One of the most catastrophic injuries that can occur in a maritime accident is a burn injury. If you suffered a burn injury during a maritime accident, it is vital to contact a top-rated Houston maritime burn injury lawyer as quickly as possible. Arnold & Itkin LLP has helped hundreds of injured seamen advocate for their rights, including those who have suffered serious burn injuries while working offshore.

Experienced maritime workers know that fires can ignite in most offshore environments. These incidents can lead to severe burn injuries.

Common causes of offshore burn injuries include:

  • Contact with Hazardous Chemicals: Highly flammable chemicals can cause severe burns.

  • Electrical accidents: Faulty or improperly handled electrical equipment can spark a fire.

  • Engine Room Fires: Malfunctions in engine room can cause an explosion or fire.

  • Equipment Malfunctions: Hazardous or defective equipment can cause a fire.

  • Explosions: Caused by highly flammable chemicals used for vessels or onboard equipment.

Types of Burn Injuries a Maritime Worker Can Experience

There are several degrees of burn injuries depending on the severity of the burn. Burn injuries can be caused by extreme heat, electricity, chemicals, radiation, or friction. Any of these burn hazards are present on seafaring vessels or offshore rigs.

Burn injuries can range from mild to life-altering burns, including:

  • First-Degree Burns: This is usually a surface burn that does not necessarily require medical attention, but may cause irritation and pain.

  • Second-Degree Burns: This is a more severe burn that may cause blisters and may extend below the surface.

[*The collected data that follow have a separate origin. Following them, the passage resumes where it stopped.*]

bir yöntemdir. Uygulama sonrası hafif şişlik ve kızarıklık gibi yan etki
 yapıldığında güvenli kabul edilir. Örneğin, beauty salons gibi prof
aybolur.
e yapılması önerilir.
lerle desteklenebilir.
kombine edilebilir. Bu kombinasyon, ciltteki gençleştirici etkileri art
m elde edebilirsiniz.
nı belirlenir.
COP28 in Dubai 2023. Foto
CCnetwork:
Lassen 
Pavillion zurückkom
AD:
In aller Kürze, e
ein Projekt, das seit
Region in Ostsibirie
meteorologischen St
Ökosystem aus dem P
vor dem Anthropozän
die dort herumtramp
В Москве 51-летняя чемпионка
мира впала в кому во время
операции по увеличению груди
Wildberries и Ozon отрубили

Healing can take a few weeks.

  • Third & Fourth-Degree Burns: These are the most serious burn injuries because they extend through the entire layer of tissue that lies below the surface. This layer contains structures, such as nerve endings, sweat glands, hair follicles, and blood capillaries. These burn injuries are much more severe and will require a longer healing process and more medical attention.

Serious Burn Injury Complications

Severe burn injuries can lead to serious complications if not treated properly.

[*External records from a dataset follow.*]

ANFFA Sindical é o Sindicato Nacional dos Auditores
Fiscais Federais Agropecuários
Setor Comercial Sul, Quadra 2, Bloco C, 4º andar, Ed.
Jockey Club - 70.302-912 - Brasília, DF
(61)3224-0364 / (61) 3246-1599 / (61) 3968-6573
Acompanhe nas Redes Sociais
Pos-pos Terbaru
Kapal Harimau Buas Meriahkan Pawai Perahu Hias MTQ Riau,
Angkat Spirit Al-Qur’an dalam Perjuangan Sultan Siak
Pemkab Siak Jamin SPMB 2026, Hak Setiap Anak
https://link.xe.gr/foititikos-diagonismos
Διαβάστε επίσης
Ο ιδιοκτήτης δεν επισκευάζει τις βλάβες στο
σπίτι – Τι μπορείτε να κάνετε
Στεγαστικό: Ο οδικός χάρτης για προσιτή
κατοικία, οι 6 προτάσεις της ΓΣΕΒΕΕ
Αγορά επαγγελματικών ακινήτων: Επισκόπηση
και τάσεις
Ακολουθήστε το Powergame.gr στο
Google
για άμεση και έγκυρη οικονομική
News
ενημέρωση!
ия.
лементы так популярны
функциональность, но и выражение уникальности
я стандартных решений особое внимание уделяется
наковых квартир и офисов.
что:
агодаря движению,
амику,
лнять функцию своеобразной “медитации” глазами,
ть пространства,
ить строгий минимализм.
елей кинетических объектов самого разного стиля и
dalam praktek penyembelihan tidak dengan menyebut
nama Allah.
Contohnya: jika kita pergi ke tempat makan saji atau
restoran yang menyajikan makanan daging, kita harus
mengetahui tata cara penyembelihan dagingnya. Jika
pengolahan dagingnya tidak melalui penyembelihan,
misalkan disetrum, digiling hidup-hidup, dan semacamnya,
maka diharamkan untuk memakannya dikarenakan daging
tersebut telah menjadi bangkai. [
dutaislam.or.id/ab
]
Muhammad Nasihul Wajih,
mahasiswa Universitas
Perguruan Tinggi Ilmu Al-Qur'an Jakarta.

Third- or fourth-degree burn complications include:

  • Hypothermia resulting from the loss of body heat due to the damaged skin.

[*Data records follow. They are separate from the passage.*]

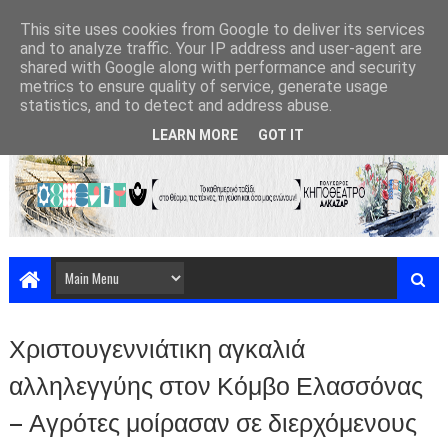
This site uses cookies from Google to deliver its services
and to analyze traffic. Your IP address and user-agent are
shared with Google along with performance and security
metrics to ensure quality of service, generate usage
statistics, and to detect and address abuse.
LEARN MORE
GOT IT
Χριστουγεννιάτικη αγκαλιά
αλληλεγγύης στον Κόμβο Ελασσόνας
– Αγρότες μοίρασαν σε διερχόμενους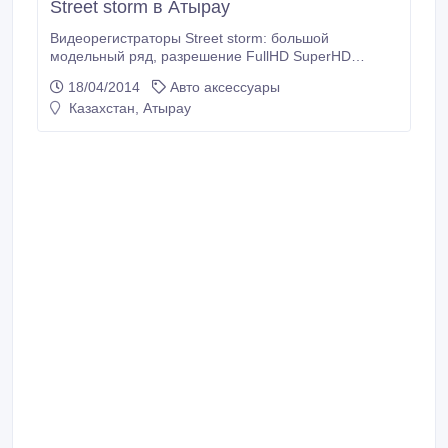
Street storm в Атырау
Видеорегистраторы Street storm: большой
модельный ряд, разрешение FullHD SuperHD
HDReady, с GPS , широкий угол обзора, гарантия
18/04/2014
Авто аксессуары
качества - официальная гарантия 1 год, доставка по
Казахстан, Атырау
Казахстану. Интернет-магазин KLAXON.
http://klxn.kz/dvr/ Время работы: Понедельник -
Суббота с 10:00 - 19:00.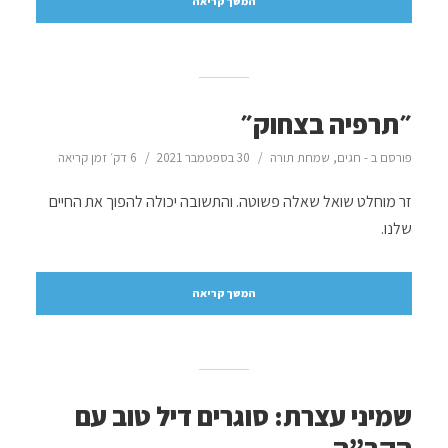
המשך קריאה
״תרפיה בצחוק״
פורסם ב -
חגים
,
שמחת תורה
30 בספטמבר 2021
6 דק׳ זמן קריאה
זר מוחלט שואל שאלה פשוטה. והתשובה יכולה להפוך את החיים
שלנו.
המשך קריאה
שמיני עצרת: סוגרים דיל טוב עם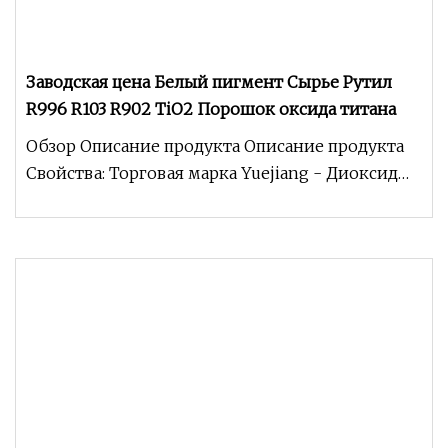
Заводская цена Белый пигмент Сырье Рутил
R996 R103 R902 TiO2 Порошок оксида титана
Обзор Описание продукта Описание продукта
Свойства: Торговая марка Yuejiang - Диоксид
титана типа рутила R1930 производи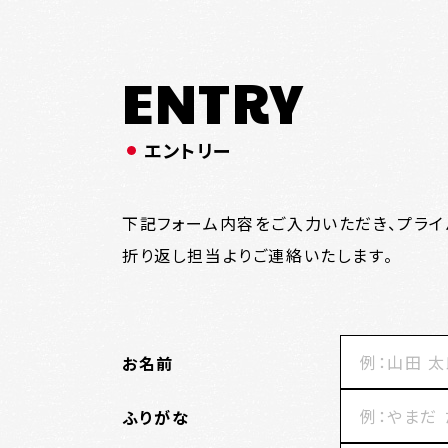
ENTRY
エントリー
下記フォーム内容をご入力いただき、プライ
折り返し担当よりご連絡いたします。
お名前
ふりがな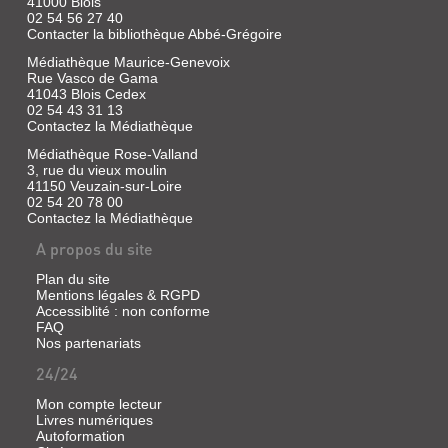
41000 Blois
02 54 56 27 40
Contacter la bibliothèque Abbé-Grégoire
Médiathèque Maurice-Genevoix
Rue Vasco de Gama
41043 Blois Cedex
02 54 43 31 13
Contactez la Médiathèque
Médiathèque Rose-Valland
3, rue du vieux moulin
41150 Veuzain-sur-Loire
02 54 20 78 00
Contactez la Médiathèque
A propos du site
Plan du site
Mentions légales & RGPD
Accessiblité : non conforme
FAQ
Nos partenariats
24/24
Mon compte lecteur
Livres numériques
Autoformation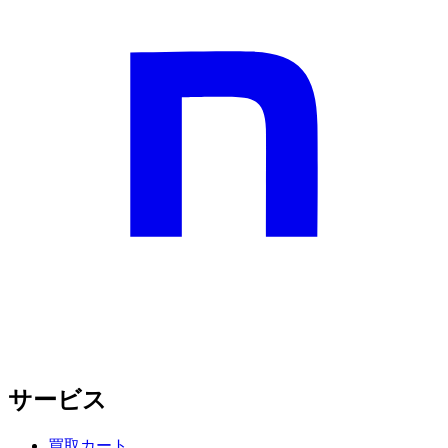
サービス
買取カート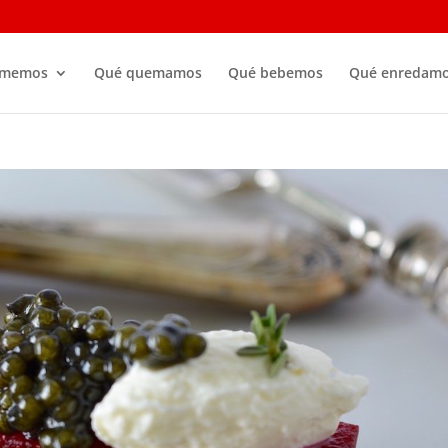
omemos
Qué quemamos
Qué bebemos
Qué enredam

  • Hypovolemia from damaged blood vessels causing your body to lose blood and other fluids.

  • Infections resulting from the lack of protective barriers due to the damaged skin.

  • Joint difficulties can result from the build-up of scar tissue.

  • Sepsis can result from an infection—this is a life-threatening condition.

Hospitalization costs for catastrophic burns can run into the six-figure range. This is why it is vital to contact an attorney as soon as possible to recover financial compensation for your injuries. Suffering these injuries without support can destabilize your future, and the sooner you get in contact with a maritime burn injury lawyer, the better your chances of achieving the best possible outcome for your case.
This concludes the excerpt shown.